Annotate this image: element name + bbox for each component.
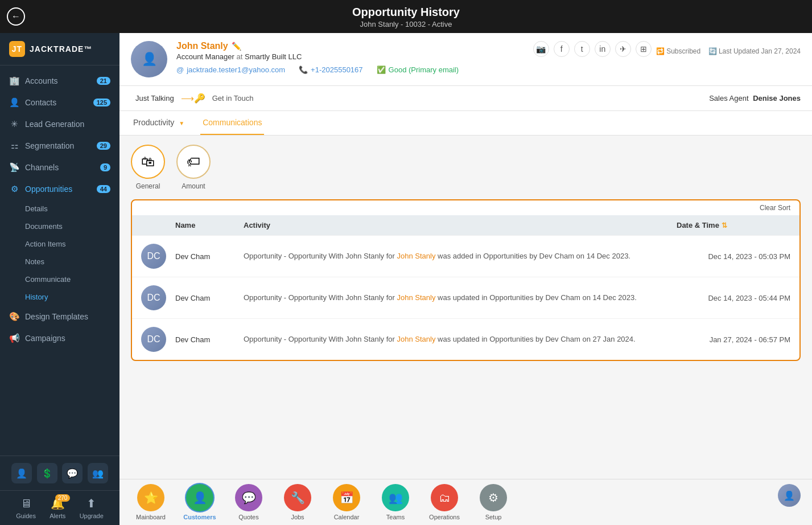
row-date-2: Dec 14, 2023 - 05:44 PM (677, 294, 790, 302)
documents-label: Documents (25, 222, 63, 231)
bottom-dollar-icon[interactable]: 💲 (37, 463, 57, 483)
notes-label: Notes (25, 257, 44, 266)
bottom-nav-quotes[interactable]: 💬 Quotes (229, 484, 269, 520)
bottom-nav-mainboard[interactable]: ⭐ Mainboard (131, 484, 171, 520)
stage-get-in-touch[interactable]: Get in Touch (208, 94, 258, 102)
main-content: 🛍 General 🏷 Amount Clear Sort Name Activ… (119, 136, 812, 479)
sidebar-item-opportunities[interactable]: ⚙ Opportunities 44 (0, 178, 119, 200)
activity-highlight-3[interactable]: John Stanly (397, 335, 436, 343)
bottom-nav-teams[interactable]: 👥 Teams (376, 484, 415, 520)
segmentation-icon: ⚏ (9, 141, 19, 151)
setup-label: Setup (485, 514, 502, 520)
contact-phone[interactable]: 📞 +1-2025550167 (299, 65, 362, 74)
bottom-nav-operations[interactable]: 🗂 Operations (424, 484, 464, 520)
customers-icon: 👤 (186, 484, 213, 511)
row-name-3: Dev Cham (175, 335, 244, 344)
sidebar-item-channels[interactable]: 📡 Channels 9 (0, 157, 119, 178)
general-filter-circle: 🛍 (131, 145, 165, 179)
amount-filter-label: Amount (182, 182, 205, 190)
sidebar-sub-details[interactable]: Details (0, 200, 119, 218)
linkedin-icon[interactable]: in (595, 41, 611, 57)
profile-avatar: 👤 (778, 484, 801, 507)
tab-communications[interactable]: Communications (200, 111, 264, 135)
filter-general[interactable]: 🛍 General (131, 145, 165, 190)
phone-icon: 📞 (299, 65, 308, 74)
calendar-label: Calendar (334, 514, 360, 520)
sidebar-item-campaigns[interactable]: 📢 Campaigns (0, 327, 119, 349)
tab-productivity[interactable]: Productivity ▼ (131, 111, 187, 135)
page-title: Opportunity History (0, 6, 812, 19)
sidebar-sub-action-items[interactable]: Action Items (0, 235, 119, 253)
grid-icon[interactable]: ⊞ (636, 41, 652, 57)
sidebar-sub-communicate[interactable]: Communicate (0, 270, 119, 288)
instagram-icon[interactable]: 📷 (533, 41, 549, 57)
filter-amount[interactable]: 🏷 Amount (176, 145, 211, 190)
brand-name: JACKTRADE™ (30, 44, 92, 54)
action-items-label: Action Items (25, 240, 66, 248)
sidebar-sub-documents[interactable]: Documents (0, 218, 119, 235)
user-profile-avatar[interactable]: 👤 (778, 484, 801, 520)
accounts-icon: 🏢 (9, 76, 19, 86)
facebook-icon[interactable]: f (554, 41, 570, 57)
edit-icon[interactable]: ✏️ (232, 42, 241, 51)
amount-filter-circle: 🏷 (176, 145, 211, 179)
bottom-nav-customers[interactable]: 👤 Customers (180, 484, 220, 520)
sidebar-sub-history[interactable]: History (0, 288, 119, 306)
stage-just-talking[interactable]: Just Talking (131, 94, 179, 102)
th-datetime[interactable]: Date & Time ⇅ (677, 221, 790, 229)
sidebar-item-segmentation[interactable]: ⚏ Segmentation 29 (0, 135, 119, 157)
check-icon: ✅ (377, 65, 386, 74)
sidebar: JT JACKTRADE™ 🏢 Accounts 21 👤 Contacts 1… (0, 33, 119, 525)
sidebar-item-accounts[interactable]: 🏢 Accounts 21 (0, 70, 119, 92)
alerts-badge: 270 (55, 494, 71, 502)
sidebar-item-design-templates[interactable]: 🎨 Design Templates (0, 306, 119, 327)
row-activity-2: Opportunity - Opportunity With John Stan… (244, 293, 677, 303)
sidebar-item-contacts[interactable]: 👤 Contacts 125 (0, 92, 119, 113)
bottom-chat-icon[interactable]: 💬 (62, 463, 83, 483)
contacts-label: Contacts (25, 98, 56, 107)
operations-icon: 🗂 (431, 484, 458, 511)
bottom-nav: ⭐ Mainboard 👤 Customers 💬 Quotes 🔧 Jobs … (119, 479, 812, 525)
row-avatar-3: DC (141, 327, 166, 352)
bottom-people-icon[interactable]: 👥 (88, 463, 108, 483)
alerts-button[interactable]: 270 🔔 Alerts (50, 497, 65, 519)
bottom-nav-setup[interactable]: ⚙ Setup (473, 484, 513, 520)
filter-row: 🛍 General 🏷 Amount (131, 145, 801, 190)
sidebar-item-lead-generation[interactable]: ✳ Lead Generation (0, 113, 119, 135)
row-avatar-1: DC (141, 244, 166, 269)
sidebar-logo: JT JACKTRADE™ (0, 33, 119, 65)
accounts-label: Accounts (25, 76, 58, 85)
last-updated: 🔄 Last Updated Jan 27, 2024 (708, 47, 801, 55)
social-icons: 📷 f t in ✈ ⊞ (533, 41, 652, 57)
contact-email[interactable]: @ jacktrade.tester1@yahoo.com (176, 65, 285, 74)
teams-label: Teams (386, 514, 405, 520)
contact-title: Account Manager at Smartly Built LLC (176, 52, 459, 61)
activity-highlight-2[interactable]: John Stanly (397, 293, 436, 302)
th-activity: Activity (244, 221, 677, 229)
pipeline-bar: Just Talking ⟶🔑 Get in Touch Sales Agent… (119, 86, 812, 111)
clear-sort-button[interactable]: Clear Sort (132, 200, 799, 215)
telegram-icon[interactable]: ✈ (615, 41, 631, 57)
campaigns-icon: 📢 (9, 333, 19, 343)
guides-button[interactable]: 🖥 Guides (16, 497, 36, 519)
bottom-user-icon[interactable]: 👤 (11, 463, 32, 483)
bottom-nav-jobs[interactable]: 🔧 Jobs (278, 484, 318, 520)
row-name-2: Dev Cham (175, 294, 244, 302)
twitter-icon[interactable]: t (574, 41, 590, 57)
bottom-nav-calendar[interactable]: 📅 Calendar (327, 484, 366, 520)
sidebar-sub-notes[interactable]: Notes (0, 253, 119, 270)
logo-icon: JT (9, 41, 25, 57)
sidebar-bottom-icons: 👤 💲 💬 👥 (0, 456, 119, 490)
segmentation-badge: 29 (97, 142, 110, 150)
activity-highlight-1[interactable]: John Stanly (397, 252, 436, 260)
th-avatar (141, 221, 175, 229)
quotes-icon: 💬 (235, 484, 262, 511)
back-button[interactable]: ← (7, 7, 25, 26)
campaigns-label: Campaigns (25, 334, 65, 343)
page-subtitle: John Stanly - 10032 - Active (0, 20, 812, 28)
content-area: 👤 John Stanly ✏️ Account Manager at Smar… (119, 33, 812, 525)
general-filter-label: General (136, 182, 160, 190)
row-date-3: Jan 27, 2024 - 06:57 PM (677, 335, 790, 344)
stage-arrow: ⟶🔑 (181, 93, 205, 104)
upgrade-button[interactable]: ⬆ Upgrade (80, 497, 104, 519)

:::

Exercise prompt:
Repeat the records exactly but leave out the images.

Answer space:
Annotate this image: element name + bbox for each component.
row-date-2: Dec 14, 2023 - 05:44 PM (677, 294, 790, 302)
documents-label: Documents (25, 222, 63, 231)
bottom-dollar-icon[interactable]: 💲 (37, 463, 57, 483)
notes-label: Notes (25, 257, 44, 266)
bottom-nav-quotes[interactable]: 💬 Quotes (229, 484, 269, 520)
bottom-nav-mainboard[interactable]: ⭐ Mainboard (131, 484, 171, 520)
stage-get-in-touch[interactable]: Get in Touch (208, 94, 258, 102)
main-content: 🛍 General 🏷 Amount Clear Sort Name Activ… (119, 136, 812, 479)
sidebar-item-opportunities[interactable]: ⚙ Opportunities 44 (0, 178, 119, 200)
activity-highlight-3[interactable]: John Stanly (397, 335, 436, 343)
bottom-nav-teams[interactable]: 👥 Teams (376, 484, 415, 520)
segmentation-icon: ⚏ (9, 141, 19, 151)
setup-label: Setup (485, 514, 502, 520)
contact-phone[interactable]: 📞 +1-2025550167 (299, 65, 362, 74)
bottom-nav-operations[interactable]: 🗂 Operations (424, 484, 464, 520)
customers-icon: 👤 (186, 484, 213, 511)
row-name-3: Dev Cham (175, 335, 244, 344)
sidebar-item-channels[interactable]: 📡 Channels 9 (0, 157, 119, 178)
general-filter-circle: 🛍 (131, 145, 165, 179)
amount-filter-label: Amount (182, 182, 205, 190)
sidebar-sub-details[interactable]: Details (0, 200, 119, 218)
linkedin-icon[interactable]: in (595, 41, 611, 57)
profile-avatar: 👤 (778, 484, 801, 507)
tab-communications[interactable]: Communications (200, 111, 264, 135)
filter-general[interactable]: 🛍 General (131, 145, 165, 190)
phone-icon: 📞 (299, 65, 308, 74)
calendar-label: Calendar (334, 514, 360, 520)
sidebar-item-campaigns[interactable]: 📢 Campaigns (0, 327, 119, 349)
tab-productivity[interactable]: Productivity ▼ (131, 111, 187, 135)
page-title: Opportunity History (0, 6, 812, 19)
sidebar-sub-action-items[interactable]: Action Items (0, 235, 119, 253)
grid-icon[interactable]: ⊞ (636, 41, 652, 57)
sidebar-sub-communicate[interactable]: Communicate (0, 270, 119, 288)
instagram-icon[interactable]: 📷 (533, 41, 549, 57)
filter-amount[interactable]: 🏷 Amount (176, 145, 211, 190)
brand-name: JACKTRADE™ (30, 44, 92, 54)
action-items-label: Action Items (25, 240, 66, 248)
sidebar-sub-documents[interactable]: Documents (0, 218, 119, 235)
user-profile-avatar[interactable]: 👤 (778, 484, 801, 520)
accounts-icon: 🏢 (9, 76, 19, 86)
facebook-icon[interactable]: f (554, 41, 570, 57)
edit-icon[interactable]: ✏️ (232, 42, 241, 51)
amount-filter-circle: 🏷 (176, 145, 211, 179)
bottom-nav-customers[interactable]: 👤 Customers (180, 484, 220, 520)
sidebar-sub-history[interactable]: History (0, 288, 119, 306)
stage-just-talking[interactable]: Just Talking (131, 94, 179, 102)
th-datetime[interactable]: Date & Time ⇅ (677, 221, 790, 229)
sidebar-item-segmentation[interactable]: ⚏ Segmentation 29 (0, 135, 119, 157)
check-icon: ✅ (377, 65, 386, 74)
sidebar: JT JACKTRADE™ 🏢 Accounts 21 👤 Contacts 1… (0, 33, 119, 525)
sidebar-item-accounts[interactable]: 🏢 Accounts 21 (0, 70, 119, 92)
alerts-badge: 270 (55, 494, 71, 502)
sidebar-item-design-templates[interactable]: 🎨 Design Templates (0, 306, 119, 327)
row-activity-2: Opportunity - Opportunity With John Stan… (244, 293, 677, 303)
sidebar-item-contacts[interactable]: 👤 Contacts 125 (0, 92, 119, 113)
bottom-chat-icon[interactable]: 💬 (62, 463, 83, 483)
contacts-label: Contacts (25, 98, 56, 107)
operations-icon: 🗂 (431, 484, 458, 511)
bottom-nav: ⭐ Mainboard 👤 Customers 💬 Quotes 🔧 Jobs … (119, 479, 812, 525)
row-avatar-3: DC (141, 327, 166, 352)
bottom-people-icon[interactable]: 👥 (88, 463, 108, 483)
alerts-button[interactable]: 270 🔔 Alerts (50, 497, 65, 519)
bottom-nav-setup[interactable]: ⚙ Setup (473, 484, 513, 520)
filter-row: 🛍 General 🏷 Amount (131, 145, 801, 190)
sidebar-item-lead-generation[interactable]: ✳ Lead Generation (0, 113, 119, 135)
row-avatar-1: DC (141, 244, 166, 269)
sidebar-logo: JT JACKTRADE™ (0, 33, 119, 65)
accounts-label: Accounts (25, 76, 58, 85)
last-updated: 🔄 Last Updated Jan 27, 2024 (708, 47, 801, 55)
social-icons: 📷 f t in ✈ ⊞ (533, 41, 652, 57)
contact-email[interactable]: @ jacktrade.tester1@yahoo.com (176, 65, 285, 74)
teams-label: Teams (386, 514, 405, 520)
contact-title: Account Manager at Smartly Built LLC (176, 52, 459, 61)
activity-highlight-2[interactable]: John Stanly (397, 293, 436, 302)
th-activity: Activity (244, 221, 677, 229)
pipeline-bar: Just Talking ⟶🔑 Get in Touch Sales Agent… (119, 86, 812, 111)
clear-sort-button[interactable]: Clear Sort (132, 200, 799, 215)
telegram-icon[interactable]: ✈ (615, 41, 631, 57)
campaigns-icon: 📢 (9, 333, 19, 343)
guides-button[interactable]: 🖥 Guides (16, 497, 36, 519)
bottom-user-icon[interactable]: 👤 (11, 463, 32, 483)
bottom-nav-jobs[interactable]: 🔧 Jobs (278, 484, 318, 520)
row-name-2: Dev Cham (175, 294, 244, 302)
twitter-icon[interactable]: t (574, 41, 590, 57)
bottom-nav-calendar[interactable]: 📅 Calendar (327, 484, 366, 520)
sidebar-sub-notes[interactable]: Notes (0, 253, 119, 270)
logo-icon: JT (9, 41, 25, 57)
sidebar-bottom-icons: 👤 💲 💬 👥 (0, 456, 119, 490)
segmentation-badge: 29 (97, 142, 110, 150)
activity-highlight-1[interactable]: John Stanly (397, 252, 436, 260)
th-avatar (141, 221, 175, 229)
quotes-icon: 💬 (235, 484, 262, 511)
back-button[interactable]: ← (7, 7, 25, 26)
campaigns-label: Campaigns (25, 334, 65, 343)
page-subtitle: John Stanly - 10032 - Active (0, 20, 812, 28)
content-area: 👤 John Stanly ✏️ Account Manager at Smar… (119, 33, 812, 525)
general-filter-label: General (136, 182, 160, 190)
row-date-3: Jan 27, 2024 - 06:57 PM (677, 335, 790, 344)
stage-arrow: ⟶🔑 (181, 93, 205, 104)
upgrade-button[interactable]: ⬆ Upgrade (80, 497, 104, 519)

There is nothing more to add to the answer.